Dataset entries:
--- --- ---

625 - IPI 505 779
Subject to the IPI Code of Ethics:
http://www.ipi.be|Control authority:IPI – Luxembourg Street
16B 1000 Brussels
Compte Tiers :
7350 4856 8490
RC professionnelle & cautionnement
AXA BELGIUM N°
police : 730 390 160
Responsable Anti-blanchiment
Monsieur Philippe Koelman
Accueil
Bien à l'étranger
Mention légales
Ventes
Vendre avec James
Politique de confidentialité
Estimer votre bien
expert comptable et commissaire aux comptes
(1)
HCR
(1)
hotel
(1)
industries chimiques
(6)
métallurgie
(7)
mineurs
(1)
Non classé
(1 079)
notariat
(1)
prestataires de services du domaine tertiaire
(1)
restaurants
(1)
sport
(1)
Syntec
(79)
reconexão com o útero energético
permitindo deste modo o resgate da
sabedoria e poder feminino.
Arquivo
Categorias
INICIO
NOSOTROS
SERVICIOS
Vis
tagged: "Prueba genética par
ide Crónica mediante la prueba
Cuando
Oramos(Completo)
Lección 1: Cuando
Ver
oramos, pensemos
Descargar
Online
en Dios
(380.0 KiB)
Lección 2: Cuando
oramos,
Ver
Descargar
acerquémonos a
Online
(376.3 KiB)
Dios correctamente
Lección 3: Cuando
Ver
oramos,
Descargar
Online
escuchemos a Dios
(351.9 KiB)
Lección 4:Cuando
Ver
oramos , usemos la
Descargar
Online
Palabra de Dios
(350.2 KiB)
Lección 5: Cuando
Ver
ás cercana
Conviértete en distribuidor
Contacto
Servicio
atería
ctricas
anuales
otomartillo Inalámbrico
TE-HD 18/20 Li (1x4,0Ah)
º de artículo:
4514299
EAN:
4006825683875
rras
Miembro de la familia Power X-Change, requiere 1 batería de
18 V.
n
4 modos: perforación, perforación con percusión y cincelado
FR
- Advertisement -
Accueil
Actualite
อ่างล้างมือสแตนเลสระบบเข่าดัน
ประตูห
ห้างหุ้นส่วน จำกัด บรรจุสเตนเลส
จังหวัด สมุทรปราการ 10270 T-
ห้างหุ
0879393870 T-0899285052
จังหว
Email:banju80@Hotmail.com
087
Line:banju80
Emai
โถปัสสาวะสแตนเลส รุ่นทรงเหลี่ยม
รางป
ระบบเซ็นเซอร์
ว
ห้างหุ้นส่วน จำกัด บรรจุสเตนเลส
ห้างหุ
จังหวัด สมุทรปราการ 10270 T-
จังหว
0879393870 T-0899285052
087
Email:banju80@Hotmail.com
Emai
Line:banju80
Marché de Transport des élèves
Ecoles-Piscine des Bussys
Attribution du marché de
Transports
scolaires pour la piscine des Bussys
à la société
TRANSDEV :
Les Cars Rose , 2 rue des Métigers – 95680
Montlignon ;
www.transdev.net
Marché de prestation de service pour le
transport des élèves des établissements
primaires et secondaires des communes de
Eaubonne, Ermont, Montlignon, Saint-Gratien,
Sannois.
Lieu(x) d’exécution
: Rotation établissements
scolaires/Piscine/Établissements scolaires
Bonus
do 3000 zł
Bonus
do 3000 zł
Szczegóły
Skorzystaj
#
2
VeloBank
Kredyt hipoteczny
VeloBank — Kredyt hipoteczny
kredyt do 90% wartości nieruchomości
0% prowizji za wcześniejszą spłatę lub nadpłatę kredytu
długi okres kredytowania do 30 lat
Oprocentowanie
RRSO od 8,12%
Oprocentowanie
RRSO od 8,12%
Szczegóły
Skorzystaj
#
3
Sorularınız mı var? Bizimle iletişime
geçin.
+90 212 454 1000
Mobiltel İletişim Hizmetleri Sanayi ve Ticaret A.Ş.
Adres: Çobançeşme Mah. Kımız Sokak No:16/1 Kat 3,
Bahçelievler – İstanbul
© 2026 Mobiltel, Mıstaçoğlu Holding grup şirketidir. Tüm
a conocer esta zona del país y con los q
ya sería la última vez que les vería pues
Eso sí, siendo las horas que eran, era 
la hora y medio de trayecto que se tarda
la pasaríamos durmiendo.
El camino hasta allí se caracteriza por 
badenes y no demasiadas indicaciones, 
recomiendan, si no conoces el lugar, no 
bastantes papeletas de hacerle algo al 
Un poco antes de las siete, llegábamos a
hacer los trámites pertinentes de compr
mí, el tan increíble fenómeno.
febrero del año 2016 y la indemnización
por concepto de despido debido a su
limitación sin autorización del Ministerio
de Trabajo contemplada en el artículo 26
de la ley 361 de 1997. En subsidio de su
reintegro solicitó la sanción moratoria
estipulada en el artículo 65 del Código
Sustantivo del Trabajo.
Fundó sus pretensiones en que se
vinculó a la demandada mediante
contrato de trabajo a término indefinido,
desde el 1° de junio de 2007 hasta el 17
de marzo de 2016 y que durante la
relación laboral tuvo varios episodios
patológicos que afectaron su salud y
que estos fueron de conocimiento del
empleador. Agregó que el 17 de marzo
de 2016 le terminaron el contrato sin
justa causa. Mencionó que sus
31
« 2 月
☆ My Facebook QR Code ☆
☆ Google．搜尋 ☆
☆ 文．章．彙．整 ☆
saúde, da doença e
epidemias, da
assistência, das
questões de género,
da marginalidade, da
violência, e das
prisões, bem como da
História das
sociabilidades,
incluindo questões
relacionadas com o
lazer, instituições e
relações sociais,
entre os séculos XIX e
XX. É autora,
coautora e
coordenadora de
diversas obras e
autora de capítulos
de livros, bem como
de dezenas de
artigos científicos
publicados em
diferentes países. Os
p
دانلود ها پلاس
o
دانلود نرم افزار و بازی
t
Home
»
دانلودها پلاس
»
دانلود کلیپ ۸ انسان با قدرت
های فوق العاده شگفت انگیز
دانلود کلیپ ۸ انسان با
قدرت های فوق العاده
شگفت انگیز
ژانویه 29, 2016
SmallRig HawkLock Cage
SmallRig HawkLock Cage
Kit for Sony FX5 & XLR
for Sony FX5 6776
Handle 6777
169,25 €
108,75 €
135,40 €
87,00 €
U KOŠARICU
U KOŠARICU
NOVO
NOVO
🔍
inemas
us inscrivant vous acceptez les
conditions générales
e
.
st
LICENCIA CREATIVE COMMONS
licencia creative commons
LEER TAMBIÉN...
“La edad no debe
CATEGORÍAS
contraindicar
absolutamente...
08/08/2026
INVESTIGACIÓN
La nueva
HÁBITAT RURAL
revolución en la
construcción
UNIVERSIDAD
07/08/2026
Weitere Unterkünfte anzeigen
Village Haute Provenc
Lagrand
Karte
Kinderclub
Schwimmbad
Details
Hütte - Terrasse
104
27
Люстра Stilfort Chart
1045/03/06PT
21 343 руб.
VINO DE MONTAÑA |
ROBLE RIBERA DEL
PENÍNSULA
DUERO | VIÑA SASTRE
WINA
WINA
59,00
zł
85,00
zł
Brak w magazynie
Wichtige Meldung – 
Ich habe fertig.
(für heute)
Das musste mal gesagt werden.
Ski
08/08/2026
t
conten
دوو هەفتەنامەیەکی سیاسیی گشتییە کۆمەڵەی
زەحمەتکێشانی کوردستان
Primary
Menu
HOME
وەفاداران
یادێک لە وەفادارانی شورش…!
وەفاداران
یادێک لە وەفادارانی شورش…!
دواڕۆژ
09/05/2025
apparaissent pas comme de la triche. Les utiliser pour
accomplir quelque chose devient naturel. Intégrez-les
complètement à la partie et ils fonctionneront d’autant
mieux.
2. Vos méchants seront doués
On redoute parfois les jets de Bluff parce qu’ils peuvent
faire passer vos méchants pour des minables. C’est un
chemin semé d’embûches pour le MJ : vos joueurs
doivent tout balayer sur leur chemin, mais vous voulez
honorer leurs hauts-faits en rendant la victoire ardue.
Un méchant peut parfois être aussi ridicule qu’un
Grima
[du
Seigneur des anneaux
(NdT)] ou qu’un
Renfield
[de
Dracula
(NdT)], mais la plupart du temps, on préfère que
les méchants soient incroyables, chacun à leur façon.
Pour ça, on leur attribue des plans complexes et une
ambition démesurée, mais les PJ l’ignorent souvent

--- --- ---

— DIRECTIONS FOR THIS TASK —
Among the entries above, the lines between the ones containing "relacionadas com o" and "Das musste mal gesagt werden.", inclusive, are to be transcribed exactly. No other line is to be given.

— SOLVED PROBLEM —
relacionadas com o
lazer, instituições e
relações sociais,
entre os séculos XIX e
XX. É autora,
coautora e
coordenadora de
diversas obras e
autora de capítulos
de livros, bem como
de dezenas de
artigos científicos
publicados em
diferentes países. Os
p
دانلود ها پلاس
o
دانلود نرم افزار و بازی
t
Home
»
دانلودها پلاس
»
دانلود کلیپ ۸ انسان با قدرت
های فوق العاده شگفت انگیز
دانلود کلیپ ۸ انسان با
قدرت های فوق العاده
شگفت انگیز
ژانویه 29, 2016
SmallRig HawkLock Cage
SmallRig HawkLock Cage
Kit for Sony FX5 & XLR
for Sony FX5 6776
Handle 6777
169,25 €
108,75 €
135,40 €
87,00 €
U KOŠARICU
U KOŠARICU
NOVO
NOVO
🔍
inemas
us inscrivant vous acceptez les
conditions générales
e
.
st
LICENCIA CREATIVE COMMONS
licencia creative commons
LEER TAMBIÉN...
“La edad no debe
CATEGORÍAS
contraindicar
absolutamente...
08/08/2026
INVESTIGACIÓN
La nueva
HÁBITAT RURAL
revolución en la
construcción
UNIVERSIDAD
07/08/2026
Weitere Unterkünfte anzeigen
Village Haute Provenc
Lagrand
Karte
Kinderclub
Schwimmbad
Details
Hütte - Terrasse
104
27
Люстра Stilfort Chart
1045/03/06PT
21 343 руб.
VINO DE MONTAÑA |
ROBLE RIBERA DEL
PENÍNSULA
DUERO | VIÑA SASTRE
WINA
WINA
59,00
zł
85,00
zł
Brak w magazynie
Wichtige Meldung – 
Ich habe fertig.
(für heute)
Das musste mal gesagt werden.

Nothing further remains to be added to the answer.